Eu achava que o Partido Trabalhista do Reino Unido ficava mais à esquerda do que os Conservadores, mas olha só, hein~

 
colus001 2025-02-25

Na Rússia, também reprimiram o Telegram daquele jeito, mas quando chegou a guerra acabaram usando o Telegram; o governo coreano também tentou pintar o Telegram como a raiz de todo mal, mas depois foi revelado que eles mesmos usavam o Telegram e até o Signal. Não existe no mundo algo como segurança que só me favorece; às vezes também parece que falta entendimento sobre tecnologia.

 
unsure4000 2025-02-25

A postura dos políticos de destruir a segurança me parece nada mais nada menos do que a atitude de achar que só eles vão usar isso. Se andam com vários assessores e ainda assim não conseguem entender esse nível de tecnologia, isso é negligência no trabalho.

 
GN⁺ 2025-02-25
Comentários do Hacker News
  • "A Apple deixou claro que recusará pedidos de backdoor do governo"

    • É preciso considerar que, nos EUA, ela não pode recusar ou divulgar isso sem ordem judicial
    • Leis como a SCA e as NSL impedem que empresas divulguem solicitações do governo
  • "Bom artigo. Os 'mocinhos' que usam a lei para obter acesso podem ser os vilões"

    • Há casos de agentes individuais abusando do poder
    • Governos opressivos podem controlar dados pessoais
  • "O Manifesto Cypherpunk de 1993 parece algo distante"

    • Até os técnicos já não lutam mais pela privacidade
  • "Acho que a Apple deveria ter adotado uma posição mais firme"

    • Argumenta-se que ela deveria ter exposto as contas do iCloud de políticos britânicos
    • A Apple agora lida com a privacidade de uma forma mais madura
  • "Se você permitir um backdoor, os inimigos mais confiáveis serão os primeiros a invadir"
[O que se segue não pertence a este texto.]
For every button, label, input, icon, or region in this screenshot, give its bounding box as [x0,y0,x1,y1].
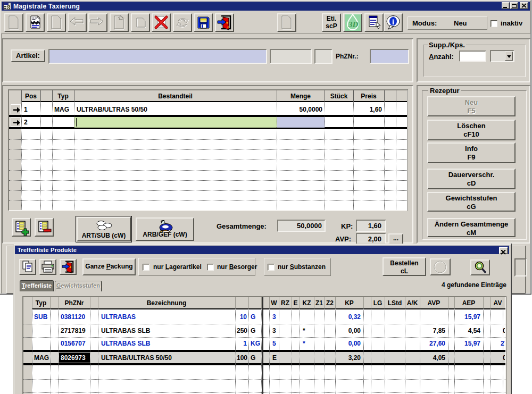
svg-text:3D: 3D [348,20,359,29]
    • Outros países ou ex-funcionários podem obter acesso primeiro
  • "Vi o título da matéria e achei que era clickbait"

    • Mas, na prática, ela é vista como algo que oferece maneiras para usuários comuns protegerem seus dados
  • "A opinião de um ex-ministro conservador também é interessante"

    • Ele enfatiza que agentes maliciosos podem atacar dispositivos pessoais
    • Defender backdoors como ferramenta para resolver o problema de CSAM não é muito convincente
  • "A Apple não está fazendo criptografia do lado do cliente?"

    • O Reino Unido parece estar tentando reprimir a privacidade
  • "Não confio na motivação por trás do projeto do governo"

    • O Reino Unido historicamente encobriu abuso infantil
    • Afirma-se que, enquanto houver criptografia E2E, as agências MI* não conseguirão cumprir sua missão
  • "O exemplo do Salt Typhoon não parece relevante"

    • O mais importante é que há grande chance de registros de conexão à internet vazarem"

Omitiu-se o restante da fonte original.